Fespa conference: Unlock meaningful and substantial sustainable outcomes

At the first panel session at the recent Fespa conference in Sydney, a panel of speakers discussed what’s working and what challenges need to be addressed to unlock meaningful and substantial sustainable outcomes. 

Ball & Doggett sustainable packaging national business development manager Zaidee Jackson and recently appointed Starleaton development and sustainability executive Thomas Anderson first addressed the confusing dialogue when it comes to sustainability. 

“Some of the conversations around sustainability can be daunting. Some of the language used in sustainability, especially for those that haven’t been used to it before, it’s almost like dealing with people speaking a different language. That can be really challenging if you’re just starting out,” Anderson said. 

“As a business, we’re in the early stages of developing our sustainability initiatives and we’re working hard on our reduction of waste to landfill. Something I’d encourage every business to look at is finding out what is your why? Is your sustainable journey a marketing exercise or because you have a genuine concern for the environment?” 

Anderson also mentioned that government legislation and consumer demand has exposed the reality of waste and our environmental impact. 

“The sustainability movement is here to stay. It’s no longer a risk management function, it’s no longer a marketing term. Stats has shown that there’s 50 per cent more carbon dioxide in the world today than there was pre-industrial levels. It has become a real issue that we deal with everyday,” Jackson added. 

“So, we need to look at the financial investment that needs to happen to make sure that businesses are on the right path. You need to determine how your business practices can align with how you’re treating the sustainable movement. This has become part of the course for everyone.” 

Jackson also said the time for transformation and change is now. 

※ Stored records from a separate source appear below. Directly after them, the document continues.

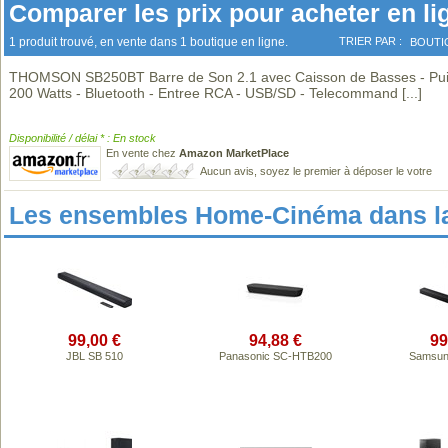
Comparer les prix pour acheter en li
1 produit trouvé, en vente dans 1 boutique en ligne.
TRIER PAR :
BOUTI
THOMSON SB250BT Barre de Son 2.1 avec Caisson de Basses - Pu
200 Watts - Bluetooth - Entree RCA - USB/SD - Telecommand
[...]
Disponibilité / délai * : En stock
En vente chez
Amazon MarketPlace
Aucun avis, soyez le premier à déposer le votre
Les ensembles Home-Cinéma dans l
99,00 €
94,88 €
99
JBL SB 510
Panasonic SC-HTB200
Samsun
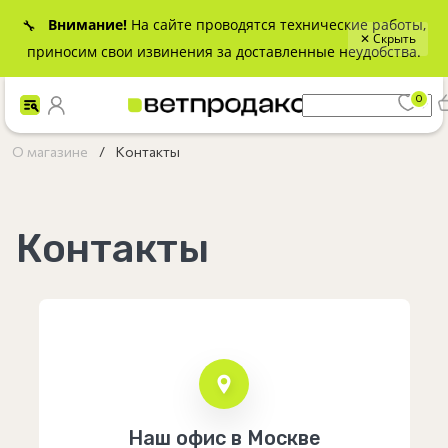
Внимание!
На сайте проводятся технические работы,
🔧
✕ Скрыть
приносим свои извинения за доставленные неудобства.
0
О магазине
Контакты
Контакты
Наш офис в Москве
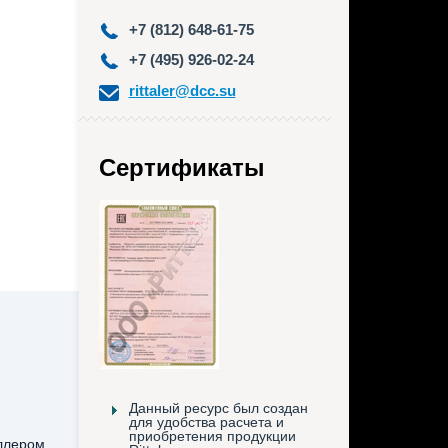
+7 (812) 648-61-75
+7 (495) 926-02-24
rittaler@dcc.su
Сертификаты
Данный ресурс был создан
для удобства расчета и
приобретения продукции
ллером,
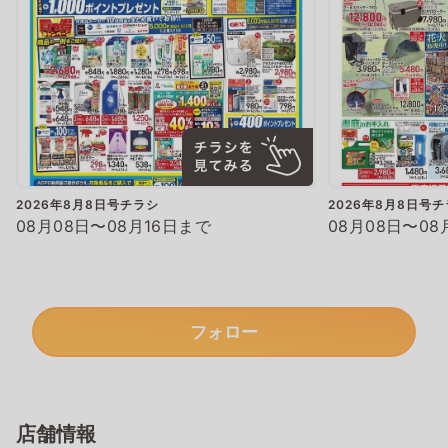
2026年8月8日号チラシ
2026年8月8日号
08月08日〜08月16日まで
08月08日〜08
フォロー
店舗情報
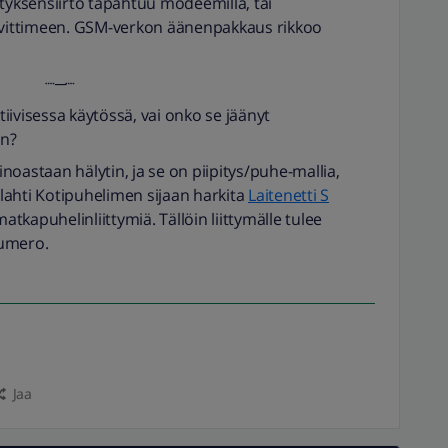
ytyksensiirto tapahtuu modeemilla, tai
sovittimeen. GSM-verkon äänenpakkaus rikkoo
┈─┈
iivisessa käytössä, vai onko se jäänyt
ön?
noastaan hälytin, ja se on piipitys/puhe-mallia,
lahti Kotipuhelimen sijaan harkita
Laitenetti S
matkapuhelinliittymiä. Tällöin liittymälle tulee
numero.
Jaa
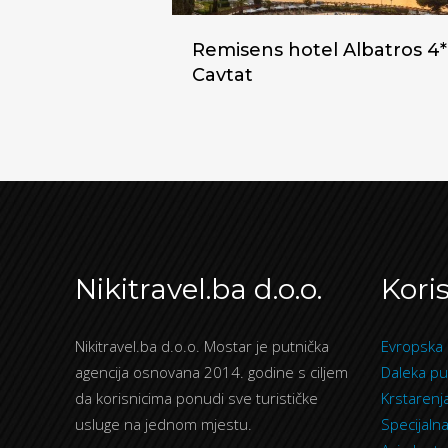
Remisens hotel Albatros 4*
Cavtat
Nikitravel.ba d.o.o.
Koris
Nikitravel.ba d.o.o. Mostar je putnička
Evropska 
agencija osnovana 2014. godine s ciljem
Daleka pu
da korisnicima ponudi sve turističke
Krstarenj
usluge na jednom mjestu.
Specijaln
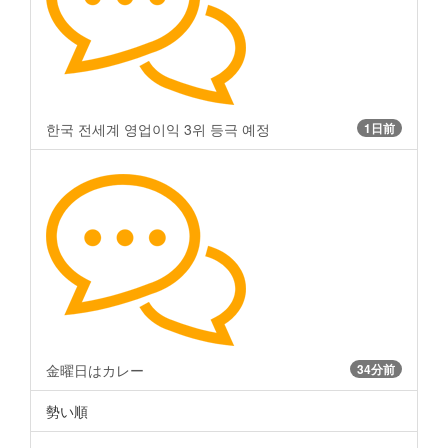
한국 전세계 영업이익 3위 등극 예정
1日前
金曜日はカレー
34分前
勢い順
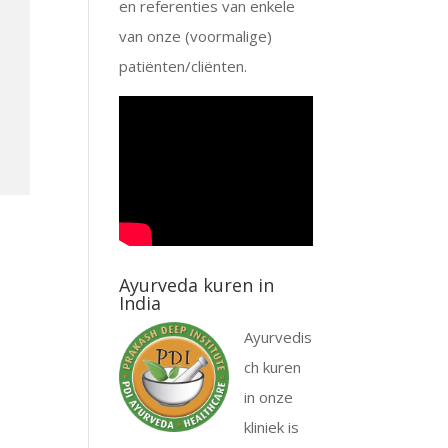
en referenties van enkele
van onze (voormalige)
patiënten/cliënten.
Ayurveda kuren in
India
Ayurvedis
ch kuren
in onze
kliniek is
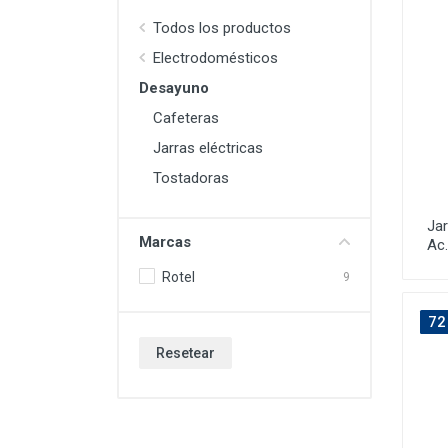
Todos los productos
Electrodomésticos
Desayuno
Cafeteras
Jarras eléctricas
Tostadoras
Jar
Marcas
Ac.
Rotel
9
72
Resetear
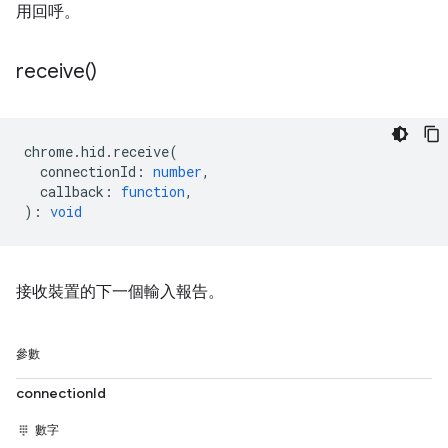
用回呼。
receive(
)
chrome
.
hid
.
receive
(
connectionId
:
number
,
callback
:
function
,
)
:
void
接收裝置的下一個輸入報告。
參數
connectionId
數字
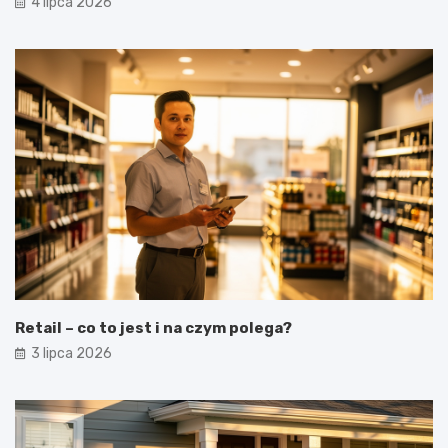
4 lipca 2026
Retail – co to jest i na czym polega?
3 lipca 2026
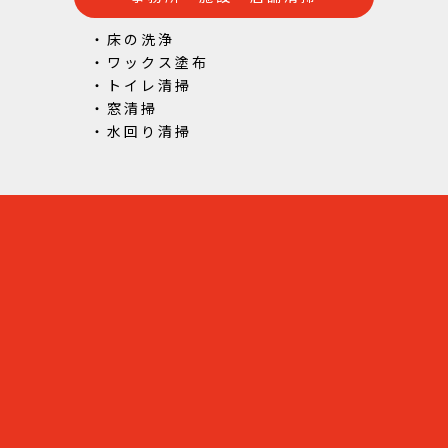
・床の洗浄
・ワックス塗布
・トイレ清掃
・窓清掃
・水回り清掃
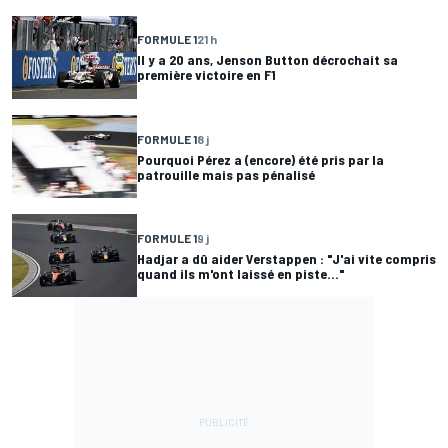
FORMULE 1
21 h
Il y a 20 ans, Jenson Button décrochait sa
première victoire en F1
FORMULE 1
8 j
Pourquoi Pérez a (encore) été pris par la
patrouille mais pas pénalisé
FORMULE 1
9 j
Hadjar a dû aider Verstappen : "J'ai vite compris
quand ils m'ont laissé en piste..."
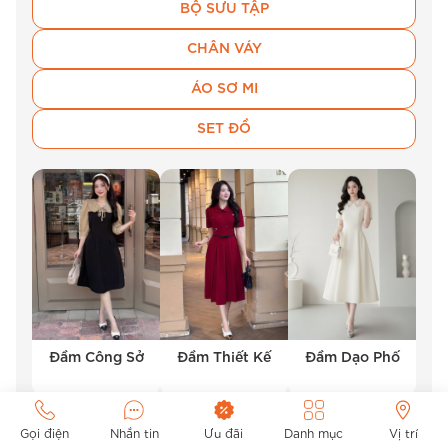
BỘ SƯU TẬP
CHÂN VÁY
ÁO SƠ MI
SET ĐỒ
Đầm Công Sở
Đầm Thiết Kế
Đầm Dạo Phố
Gọi điện
Nhắn tin
Ưu đãi
Danh mục
Vị trí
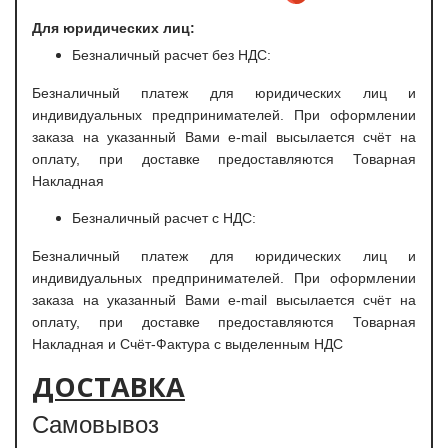
Для юридических лиц:
Безналичный расчет без НДС:
Безналичный платеж для юридических лиц и
индивидуальных предпринимателей. При оформлении
заказа на указанный Вами e-mail высылается счёт на
оплату, при доставке предоставляются Товарная
Накладная
Безналичный расчет с НДС:
Безналичный платеж для юридических лиц и
индивидуальных предпринимателей. При оформлении
заказа на указанный Вами e-mail высылается счёт на
оплату, при доставке предоставляются Товарная
Накладная и Счёт-Фактура с выделенным НДС
ДОСТАВКА
Самовывоз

“There is no longer room for greenwashing. It’s no longer a conversation for just one industry. If we’re not doing it now, we’re not future-proofing our business. Everyone is demanding it,” she mentioned. 

Anderson mentioned that the barriers in the industry remain consistent across print and the areas behind, saying that cost increases are the main concern when it comes to sustainable options, along with a lack of product availability and knowledge. 

“Cost increases are the reality of it, but we’re in the middle of a waste crisis and sustainable options are the way to go. We need it to be a primary resource, not a secondary resource and it needs to be put forward first,” he said. 

According to Jackson, a collective approach drives a collective impact. 

“Transparency, reporting and communication is vital along with education. We need to teach and transform the journey for customers through the lens of the brand. Not everyone in our community has the privilege of choosing great products. So, there’s a weight on the industry and the government, and everyone to play their parts,” she said. 

“Customers don’t want to spend more but it’s our responsibility to sell the value versus the cost. We need to show and demonstrate these alternatives.”  

Jackson also advised businesses to change their mindsets and with this comes the ability to be brave and pivot. 

“Don’t shy away from defining what sustainability means to your organisation. Define what your goals are and get finance teams involved in the discussion. Don’t be afraid to get your partners involved and also lean in to practitioners in shaping strategy. Sit down with customers that are doing well and learn from them and your other networks,” she said. 

“Look at your resources in your business as a starting point. Draw out and determine your impact on the environment. That will allow you to better understand your impact,” Anderson added.